Is this over a LAN?  If so, I would reduce those buffer sizes.  Large buffer sizes like that are good over high latency links, but over low latency LAN links they can cause a problem.  Lower the SO_RCVBUF=32768 SO_SNDBUF=32768 to something more like 4096 or maybe 8192.

If that doesn't help, there could be disk contention issues on either the sending or receiving computer.  With my buffers set to 8192 I get about 25 MB/sec max over a gigabit ethernet link.  SMB isn't especially fast.

----------

## clouds222

It's on a LAN, managed by a home GW router.

I used set to 8192. But seems not much differance.

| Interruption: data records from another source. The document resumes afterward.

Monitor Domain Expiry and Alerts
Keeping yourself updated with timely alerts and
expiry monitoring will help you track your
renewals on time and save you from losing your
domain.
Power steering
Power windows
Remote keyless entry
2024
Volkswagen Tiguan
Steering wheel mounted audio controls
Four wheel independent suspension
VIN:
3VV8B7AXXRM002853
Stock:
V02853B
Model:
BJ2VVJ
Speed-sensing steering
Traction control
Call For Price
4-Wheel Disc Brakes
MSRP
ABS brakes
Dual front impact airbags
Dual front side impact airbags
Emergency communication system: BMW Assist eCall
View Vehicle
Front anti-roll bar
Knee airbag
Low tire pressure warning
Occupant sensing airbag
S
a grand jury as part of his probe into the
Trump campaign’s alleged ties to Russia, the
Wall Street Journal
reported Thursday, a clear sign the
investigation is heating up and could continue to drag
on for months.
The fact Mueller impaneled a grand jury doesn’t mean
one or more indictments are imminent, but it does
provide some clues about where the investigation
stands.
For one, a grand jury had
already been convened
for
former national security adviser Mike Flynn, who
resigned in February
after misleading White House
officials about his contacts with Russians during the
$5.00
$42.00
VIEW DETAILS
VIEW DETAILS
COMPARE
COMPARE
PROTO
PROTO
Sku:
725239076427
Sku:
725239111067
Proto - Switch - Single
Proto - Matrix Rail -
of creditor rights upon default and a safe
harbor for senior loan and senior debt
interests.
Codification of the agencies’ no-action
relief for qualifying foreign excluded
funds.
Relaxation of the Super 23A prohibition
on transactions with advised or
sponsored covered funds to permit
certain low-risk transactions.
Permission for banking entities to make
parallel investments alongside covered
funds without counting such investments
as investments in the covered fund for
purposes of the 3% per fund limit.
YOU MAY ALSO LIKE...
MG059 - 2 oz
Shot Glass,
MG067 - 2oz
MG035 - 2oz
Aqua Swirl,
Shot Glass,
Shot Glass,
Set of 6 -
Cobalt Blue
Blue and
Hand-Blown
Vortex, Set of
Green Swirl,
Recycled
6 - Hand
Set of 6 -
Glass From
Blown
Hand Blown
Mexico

I've tested the performance of SATA2 disk attached, the speed is over 150MB/s. so I think it's not the HDD issue.

I still think if it is caused by the router, but I found there is nothing to set except the IP and DNS related.

----------

## drescherjm

 *Quote:*   

> I've tested the performance of SATA2 disk attached, the speed is over 150MB/s. 

 

Is this one of the new 3TB 7200 RPM drives?  There are only like 3 sata hard drives in existence that break the 150 MB/s barrier. Or is the source a raid array?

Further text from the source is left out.